First and foremost, Uddenfeldt said the company has to be a leader when it comes to using both the latest version of Android and the newest chips and other hardware. “It is a technology race, so it is very important to be on the latest technology,” he said.
With Xperia Play, Uddenfeldt said, the company has something that takes advantage of the latest and greatest version of Android but also does something unique.
“We don’t see anyone else doing this in the near future,” he said. In addition to being PlayStation certified, it will also work with a lot of Android games, including many customized just for the Play.
“Most of the games that we will launch are actually non-Sony-based games, Android games,” he said, referring to deals with Gameloft and EA Sports to create Xperia Play-optimized titles. “There’s going to be like 50 games when we launch the product in March or April.”
Though most Americans wouldn’t know it, Sony Ericsson is a top-three global player in Android phones, with about 20 percent market share, he said. Until recently, Uddenfeldt said, the company would tend to introduce phones first in Europe and Asia, bringing them to the U.S. several months later–and that, he said, “was absolutely not the right strategy.”
“The U.S. is now the leading market,” he said. “The U.S. is the country where the most advanced products are being launched first. That was not the case two or three years ago.”

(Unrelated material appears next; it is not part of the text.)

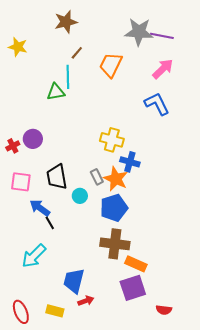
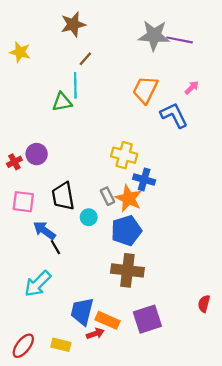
orange trapezoid: (111, 65) -> (145, 90), moved
pink arrow: (163, 69) -> (192, 88), moved, size x0.6
orange rectangle: (136, 264) -> (107, 320), moved
red semicircle: (164, 310) -> (204, 304), moved, turned 98
red ellipse: (21, 312) -> (23, 346), turned 60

Sony Ericsson is realizing this and is changing, he said, noting that Verizon will be among the first carriers to offer the Play. “We will work very closely with AT&T in launching different products as well,” he added.
The company is also shifting more of its design and engineering to the U.S., Uddenfeldt said, noting that the Redwood Shores, Calif., office where he works, established just two years ago, now has about 300 workers doing everything from product design and engineering to business development.
“It’s the right place to be,” he said. “We have Android there. We have Facebook.”
Uddenfeldt has a unique perspective, having been with Sony Ericsson for only six months but at the same time being a 30-year Ericsson veteran and being based in Silicon Valley for the past several years. He’s also not afraid to admit that the company has made mistakes, including in the past year as it tried to move from proprietary Walkman and Cybershot phones to a fully Android-based lineup.
“I don’t think Sony Ericsson fully understood the importance of being on the latest Android release,” he said. “That kind of hindered a little bit the growth of the company during last year.”
However, he said, with the move to Android, the company has stemmed its losses and has now had four profitable quarters. This year, he said, it is time for growth.